Square D sub panel

Inspected a detached workshop/garage with a 60 amp Square D sub panel. The feed was from the home in a Square D 200 amp service panel. The sub panel did have its own grounding electrode conductor, as required on a detached building. My concern is that the neutral and ground conductors were installed on the same bus bar. Is that acceptable since the panel is in a detached building and the gec was installed?

It would depend under which code cycle the panel was installed under and if there was a metallic path between building.

It would not meet the latest code requirements for a 4 wire feeder.

The GEC does not change anything and is needed regardless if served by a feeder and not a single circuit.

Sub panel must have EGCs on separate ground bar or EGCs attached to the metal panel box and floating neutral bar. Plus your foto shows 2 or more neutrals under 1 screw, which is not safe. They should have used a 4 wire not 3 wire feeder and need to install another bus bar.

It may have been an acceptable installation.

I don’t remember the date, but before (2008?), a three wire feed could be ran to a detached structure with the grounding and grounded conductors bonded. No continuous metal could exist between the structures.

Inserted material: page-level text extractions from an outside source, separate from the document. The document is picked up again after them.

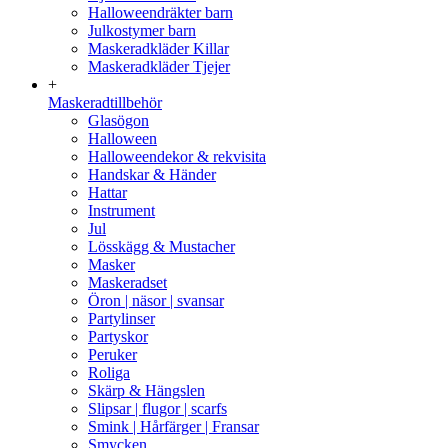
Halloweendräkter barn
Julkostymer barn
Maskeradkläder Killar
Maskeradkläder Tjejer
+
Maskeradtillbehör
Glasögon
Halloween
Halloweendekor & rekvisita
Handskar & Händer
Hattar
Instrument
Jul
Lösskägg & Mustacher
Masker
Maskeradset
Öron | näsor | svansar
Partylinser
Partyskor
Peruker
Roliga
Skärp & Hängslen
Slipsar | flugor | scarfs
Smink | Hårfärger | Fransar
Smycken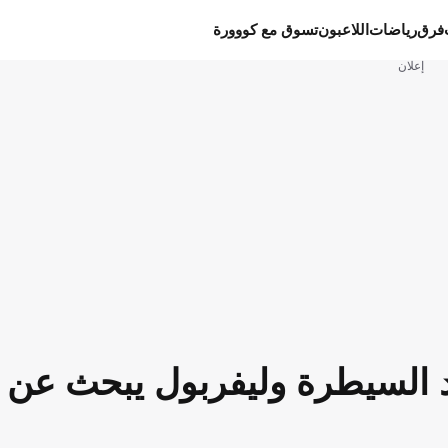
فرق
رياضات
اللاعبون
تسوق مع كووورة
إعلان
د السيطرة وليفربول يبحث عن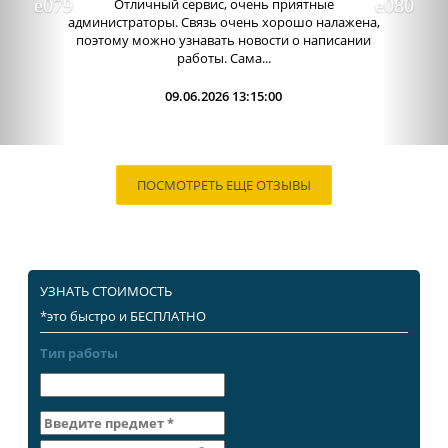
Отличный сервис, очень приятные
администраторы. Связь очень хорошо налажена,
поэтому можно узнавать новости о написании
работы. Сама...
09.06.2026 13:15:00
ПОСМОТРЕТЬ ЕЩЕ ОТЗЫВЫ
УЗНАТЬ СТОИМОСТЬ
*это быстро и БЕСПЛАТНО
Тип работы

A GES would be needed regardless.

Looking at the age of the panel, this could have been easily installed when 3-wire feed to a detached building **was **allowed.
I see where the three-wire feed is coming into the panel – lower right corner.
I see where the neutral terminates on the neutral bar.
Does that mean that the thick black wire attached to the lug toward the top right is the GEC?
What is not sitting right with me is that it’s black and it’s made of aluminum, or at least appears to be.

In addition a 3 wire feed can remain if it is existing.

A GE S may not be required, see my post above.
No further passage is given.